Repo The Genetic Opera Review


I’m a softy when it comes to musical theater, however I’m not a fan of the classics. They are old and kind of boring, taking no risks. I’m sure for the time, shows like The King and I and State Fair had something to say, but those messages are now lost on today’s culture. That’s why whenever a musical comes along that pushes the boundaries of what theater is, what it has to say and the way it makes us think, I tend to stand up and take notice.

Movie musicals are making a fast comeback, sadly due in part to Disney’s High School Musical series. Despite Disney’s constant interfering and pandering to the teeny bopper crowd, a few movie musicals have graced the scene in recent years, and when a musical that touts itself as a horror musical, well you can bet that I’m going to check it out!

Repo the Genetic opera is set close to 15 years in our future and through the first song, we set up our world from the lyrics “Industrialization has crippled the globe / Nature Failed as technology spread / And in its wake a market erected / An entire city built on top of the Dead.”

With the setting in place, we follow along the story of a company named Geneco who managed to save the world after a rash of organ failures and disease spread across the globe, killing millions. Only through complicated organ transplants could mankind survive, and for those who could not pony up the steep fees for the transplants, Geneco provides a financing plan. Much like cars and homes, when you make payment plans, if you are late, a repo man is sent to reclaim the companies’ property, and Geneco is no exception. An army of legal assassins called the Repo Men work for Geneco, repossessing your organs after 90 days missed payments.

Our hero, if one can call him that, is a man named Nathan, who, in an attempt to save his pregnant wife, Marni, from a blood disease, accidentally kills her. Left with a choice of whom to save, the unborn child or his wife, Nathan removes the baby hastily, leaving Marni to die. Marni, the dead wife, had at one time been set to marry Rotti Largo, owner and CEO of Geneco, and to help clear up the rather messy, and slightly mysterious death of Nathan’s wife, Nathan enters into an agreement with Rotti.
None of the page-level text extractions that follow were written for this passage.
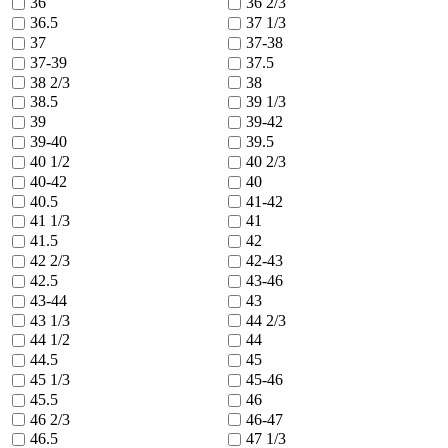
36
36 2/3
36.5
37 1/3
37
37-38
37-39
37.5
38 2/3
38
38.5
39 1/3
39
39-42
39-40
39.5
40 1/2
40 2/3
40-42
40
40.5
41-42
41 1/3
41
41.5
42
42 2/3
42-43
42.5
43-46
43-44
43
43 1/3
44 2/3
44 1/2
44
44.5
45
45 1/3
45-46
45.5
46
46 2/3
46-47
46.5
47 1/3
He will become his Repo Man if Rotti keeps the secret of his child and his wife’s death from those around him and those in authority.

That’s just the tip of the iceberg of the story line of love, betrayal, drugs, family and revenge that is told entirely through song.

The music itself is something to behold. At one point during the epilogue, our Narrator, The Grave robber, calls it a Goth Opera, and it seems to be a very appropriate title for the style. heavy rock, Rock Ballads, and Punk music are the musical themes that run through the entire score with the lyrics being belted out by a very talented cast including Anthony Stewert Head (Giles of Buffy the Vampire Slayer), Bill Mosely (Otis Firefly from Devils Rejects), and…. ahem…. *gulp* Paris Hilton.
Now I know what you’re going to say. How can I say Talented and Paris Hilton in the same sentence. Well believe it or not, she is very good in her role as Amber Sweet, the surgery and drug addicted daughter of Rotti Largo (not exactly a stretch in the acting department).

Not every song is a toe-tapper. The song Seventeen, sung by Shilo about teenage rebellion seems a little forced, yet it still works in the theme of the movie.

Despite its few flaws (not every movie is going to be perfect) this has become one of my favorite movies of all time. Darryn Bouseman (director of saw 2,3 and 4) has put together on a very tight budget an amazing cast and crew, that acts their hearts out (pun intended) and weaves a Shakespearian tale that will leave you humming for days.